Use this endpoint to remove documents that are no longer needed from your index.
Persist Index
To save (persist) the data of an index to disk, use the /persist/{index_name}
API route. This endpoint accepts a POST request with the index name in the URL and an optional path
query parameter specifying where to save the index data.
Request Example:
POST /persist/rag_index?path=./custom_path
index_name
: The name of the index to persist.path
: (optional) The directory path where the index will be saved. If not provided, the default directory is used.
Response Example:
{
"message": "Successfully persisted index rag_index to ./custom_path/rag_index."
}
Use this endpoint to ensure your indexed data is safely stored on disk.
Load Index
To load an existing index from disk, use the /load/{index_name}
API route.
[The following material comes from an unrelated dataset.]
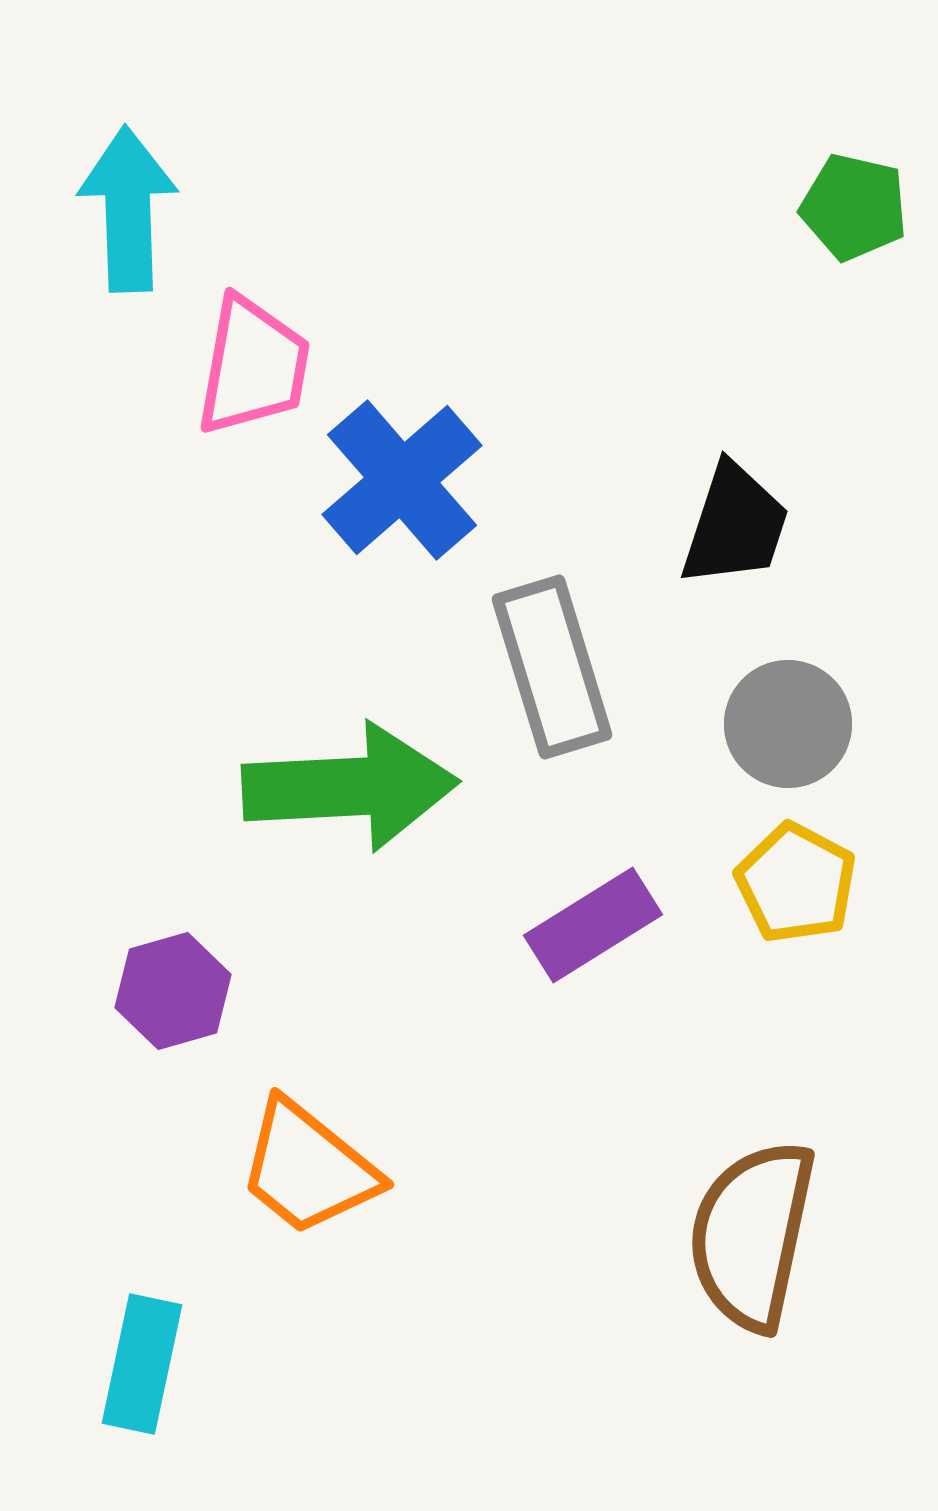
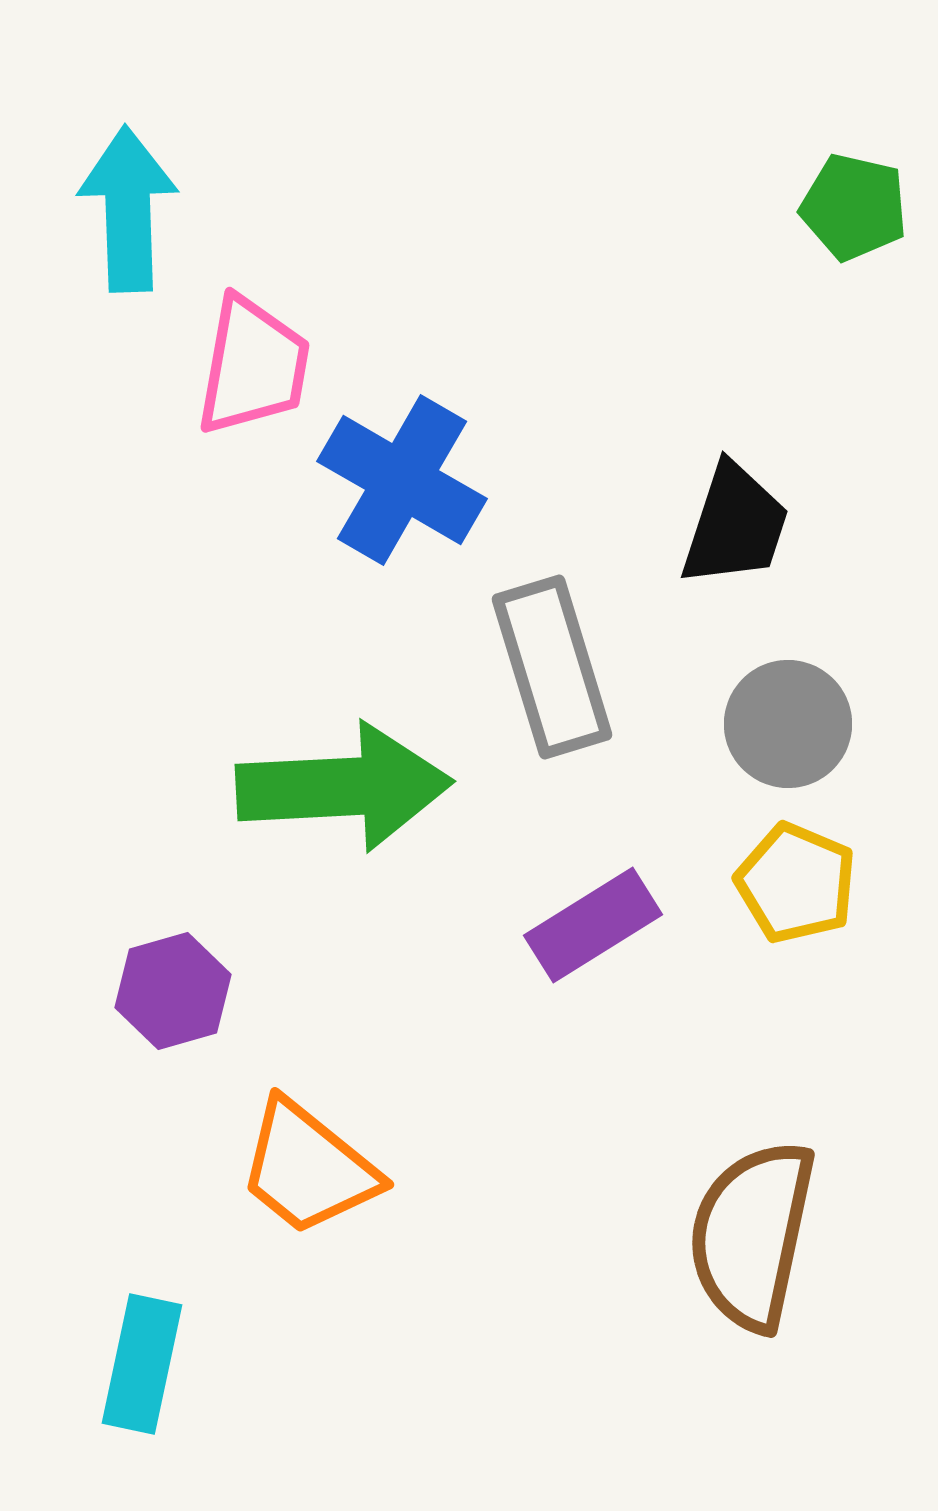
blue cross: rotated 19 degrees counterclockwise
green arrow: moved 6 px left
yellow pentagon: rotated 5 degrees counterclockwise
This endpoint accepts a POST request with the index name in the URL, an optional path
query parameter specifying where to load the index from, and an optional overwrite
flag.
Request Example:
POST /load/rag_index?path=./custom_path/rag_index
index_name
: The name of the index to load.path
: (optional) The path to load the index from. If not provided, the default directory is used.overwrite
: (optional, default: false) If true, will overwrite the existing index if it already exists in memory.
Response Example:
{
"message": "Successfully loaded index rag_index from ./custom_path/rag_index."
}
Use this endpoint to restore previously persisted indexes into memory for querying and updates.
Delete Index
To delete an entire index and all of its documents, use the /indexes/{index_name}
API route. This endpoint accepts a DELETE request with the index name in the URL. Deleting an index is irreversible and will remove all associated documents from memory.
Request Example:
DELETE /indexes/rag_index
index_name
: The name of the index to delete.
Response Example:
{
"message": "Successfully deleted index rag_index."
}
Use this endpoint to permanently remove an index and all its data when it is no longer needed.
Query Index
To query a specific index for relevant documents, use the /query
API route. This endpoint accepts a POST request with the index name, query string, and optional parameters for result count, and LLM generation.
Request Example:
POST /query
{
"index_name": "rag_index",
"query": "What is RAG?",
"top_k": 5,
"llm_params": {
"temperature": 0.7,
"max_tokens": 2048
}
}
index_name
: The name of the index to query.query
: The query string.top_k
: (optional) Number of top documents to retrieve (default: 5).llm_params
: (optional) Parameters for LLM-based generation (e.g., temperature, max_tokens).
Response Example:
{
"response": "Retrieval Augmented Generation (RAG) is an architecture that augments the capabilities of a Large Language Model...",
"source_nodes": [
{
"doc_id": "123456",
"node_id": "2853a565-8c1f-4982-acaa-a0ab52691435",
"text": "Retrieval Augmented Generation (RAG) is an architecture that augments the capabilities of a Large Language Model...",
"score": 0.95,
"metadata": {
"author": "Microsoft",
"source": "https://learn.microsoft.com/en-us/azure/search/retrieval-augmented-generation-overview?tabs=docs"
},
}
],
"metadata": {
"2853a565-8c1f-4982-acaa-a0ab52691435": {
"author": "Microsoft",
"source": "https://learn.microsoft.com/en-us/azure/search/retrieval-augmented-generation-overview?tabs=docs"
}
}
}
response
: The generated answer or summary from the LLM (if enabled).source_nodes
: List of source nodes with their text, score, and metadata.metadata
: Additional metadata about the query or response.
Use this endpoint to retrieve relevant information from your indexed documents and optionally generate answers using an LLM.
Example Client
You can leverage the example_rag_client.py as a starting point for a rag client with inputs that match the route documentation above.